Michael Emmerson is one of the great screen villains. Though he was also excellent in a more heroic capacity in one of my favourite series, Person of Interest, he’s far better known for more duplicitous parts, most famously ‘Ben’ in LOST. For Evil he’s just so deliciously twisted that half of you is wanting him to get his comeuppance as soon as possible and yet you are also willing the next scene with him to arrive as soon as possible. This latest episode has him in fine full-bastard form. Far sooner than the audience might have expected (again, this is a show that zags when you expect it to zig), Leland reveals to his betrothed, Sheryl (a quite superb Christine Lahti as Kristen’s mother) that his love for her is totally fake and simply a means to antagonise Kristen herself. He makes this ‘confession’ as brutally as possible, with even the audience wincing at his casual venom. But the marvelous aspect of the scene is Lahti’s reaction – showing a character hurt to her core but far from felled… and by the time the episode ends, she’s given as good as she’s gotten, savage in her responses (though Leland seems amused by her painting “die you stupid pig bastard” on his office wall) noting “Do you know how many demons I dated before you?“. Wonderfully, the stature of the show means – as is so often the case here – we don’t know if she’s talking literally or metaphorically… and not sure whether the answer would change anything.

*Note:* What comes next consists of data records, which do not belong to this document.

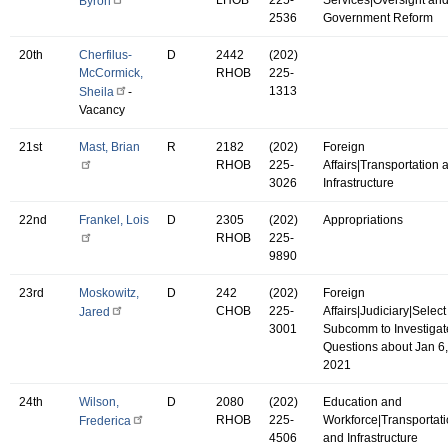
Byron
2536
Government Reform
20th
Cherfilus-
D
2442
(202)
McCormick,
RHOB
225-
1313
Sheila
-
Vacancy
21st
Mast, Brian
R
2182
(202)
Foreign
RHOB
225-
Affairs|Transportation 
3026
Infrastructure
22nd
Frankel, Lois
D
2305
(202)
Appropriations
RHOB
225-
9890
23rd
Moskowitz,
D
242
(202)
Foreign
CHOB
225-
Affairs|Judiciary|Select
Jared
3001
Subcomm to Investigat
Questions about Jan 6,
2021
24th
Wilson,
D
2080
(202)
Education and
RHOB
225-
Workforce|Transportat
Frederica
4506
and Infrastructure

The appearance of a new character, Sister Andrea (Andrea Martin) is also a quiet delight. In what might nominally be perceived as a small part with a few knowing lines, the character quickly engages – taking an instant dislike to Leyland and becoming a source of sage advice for the troubled David. There’s absolutely no doubt that there’s going to be development there and more of her to come – perhaps even becoming a kind of heavenly counterpoint to Leland’s diabolical ways.
There’s serious consideration given to altruism, deceit, atonement and punishment – all with some wry smiles and punch-the-face/sky one-liners.